§ EXERCISE:
Reproduce, from the lines below, exactly the stretch that begins at the line containing "Installing solar panels allows" and ends at the line containing "Hertfordshire areas with clear", both included.

Dataset excerpts
--- START ---

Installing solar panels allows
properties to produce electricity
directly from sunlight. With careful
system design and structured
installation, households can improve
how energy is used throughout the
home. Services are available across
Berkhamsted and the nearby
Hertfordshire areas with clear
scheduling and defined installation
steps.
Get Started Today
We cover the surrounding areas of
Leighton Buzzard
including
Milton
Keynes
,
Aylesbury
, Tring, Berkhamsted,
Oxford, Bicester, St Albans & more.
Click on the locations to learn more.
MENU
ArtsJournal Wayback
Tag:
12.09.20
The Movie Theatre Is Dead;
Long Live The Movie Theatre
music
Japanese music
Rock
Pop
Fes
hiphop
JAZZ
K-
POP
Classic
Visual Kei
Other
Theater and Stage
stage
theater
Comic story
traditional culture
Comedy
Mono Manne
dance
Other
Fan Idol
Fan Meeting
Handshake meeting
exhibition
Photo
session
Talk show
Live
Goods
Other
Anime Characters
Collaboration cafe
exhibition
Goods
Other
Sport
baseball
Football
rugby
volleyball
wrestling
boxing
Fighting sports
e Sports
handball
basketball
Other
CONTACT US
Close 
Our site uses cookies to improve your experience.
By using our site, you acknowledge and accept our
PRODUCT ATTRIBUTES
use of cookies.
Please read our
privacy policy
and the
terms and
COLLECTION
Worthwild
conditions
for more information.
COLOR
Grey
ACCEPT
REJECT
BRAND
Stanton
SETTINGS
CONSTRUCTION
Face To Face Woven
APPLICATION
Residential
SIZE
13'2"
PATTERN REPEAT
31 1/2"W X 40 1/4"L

--- END ---
--- START ---

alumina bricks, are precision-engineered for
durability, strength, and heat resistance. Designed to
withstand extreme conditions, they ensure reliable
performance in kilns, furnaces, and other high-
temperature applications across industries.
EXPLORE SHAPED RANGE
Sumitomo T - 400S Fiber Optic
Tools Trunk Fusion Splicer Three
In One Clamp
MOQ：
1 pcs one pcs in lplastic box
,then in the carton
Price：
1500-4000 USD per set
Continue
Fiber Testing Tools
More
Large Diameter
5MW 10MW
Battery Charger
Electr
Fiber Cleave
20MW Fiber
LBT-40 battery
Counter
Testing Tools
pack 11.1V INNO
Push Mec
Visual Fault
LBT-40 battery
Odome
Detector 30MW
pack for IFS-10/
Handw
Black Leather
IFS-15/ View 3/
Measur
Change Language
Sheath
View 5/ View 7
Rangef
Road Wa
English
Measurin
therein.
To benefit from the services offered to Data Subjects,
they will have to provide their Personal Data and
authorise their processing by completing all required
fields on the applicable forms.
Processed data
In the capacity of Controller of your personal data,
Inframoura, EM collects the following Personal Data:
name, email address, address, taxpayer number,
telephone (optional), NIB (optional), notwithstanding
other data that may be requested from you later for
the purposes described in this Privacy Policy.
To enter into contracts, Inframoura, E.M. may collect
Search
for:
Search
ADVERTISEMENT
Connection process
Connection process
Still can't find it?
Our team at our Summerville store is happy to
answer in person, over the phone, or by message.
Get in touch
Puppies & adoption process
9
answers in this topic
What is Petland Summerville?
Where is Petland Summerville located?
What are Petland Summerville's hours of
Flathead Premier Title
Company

--- END ---
--- START ---

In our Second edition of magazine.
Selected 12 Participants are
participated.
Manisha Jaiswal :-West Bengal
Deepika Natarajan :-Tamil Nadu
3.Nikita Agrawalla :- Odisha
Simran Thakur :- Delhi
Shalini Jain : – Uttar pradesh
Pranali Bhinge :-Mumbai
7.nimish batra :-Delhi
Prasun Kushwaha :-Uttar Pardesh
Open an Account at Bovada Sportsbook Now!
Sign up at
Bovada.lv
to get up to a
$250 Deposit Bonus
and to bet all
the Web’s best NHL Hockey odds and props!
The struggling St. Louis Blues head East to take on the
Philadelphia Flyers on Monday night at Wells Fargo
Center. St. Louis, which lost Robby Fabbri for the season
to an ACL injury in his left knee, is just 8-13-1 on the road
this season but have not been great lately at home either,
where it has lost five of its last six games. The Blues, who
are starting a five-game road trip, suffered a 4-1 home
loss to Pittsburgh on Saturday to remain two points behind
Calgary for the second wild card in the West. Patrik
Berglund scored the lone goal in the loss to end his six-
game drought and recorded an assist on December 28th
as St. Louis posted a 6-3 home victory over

--- END ---

§ ANSWER TO THIS EXERCISE:
Installing solar panels allows
properties to produce electricity
directly from sunlight. With careful
system design and structured
installation, households can improve
how energy is used throughout the
home. Services are available across
Berkhamsted and the nearby
Hertfordshire areas with clear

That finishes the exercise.